THE PROBLEM: Wherever a picture appears, skip it and retype the rest of the data exactly.

SUPPLIED RECORDS:

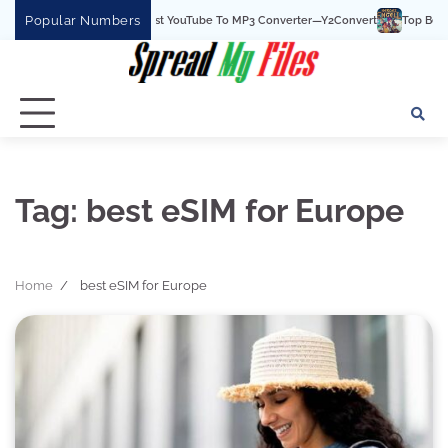
Skip
Popular Numbers
Y2Convert Is The Best YouTube To MP3 Converter—Y2Convert
Top Best 15 
to
content
Tag:
best eSIM for Europe
Home
best eSIM for Europe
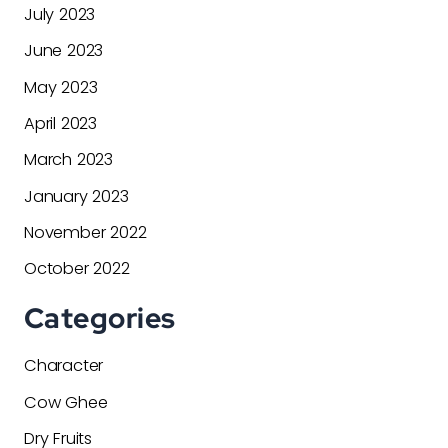
July 2023
June 2023
May 2023
April 2023
March 2023
January 2023
November 2022
October 2022
Categories
Character
Cow Ghee
Dry Fruits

SOLUTION:
Skip
Popular Numbers
Y2Convert Is The Best YouTube To MP3 Converter—Y2Convert
Top Best 15 
to
content
Tag:
best eSIM for Europe
Home
best eSIM for Europe
July 2023
June 2023
May 2023
April 2023
March 2023
January 2023
November 2022
October 2022
Categories
Character
Cow Ghee
Dry Fruits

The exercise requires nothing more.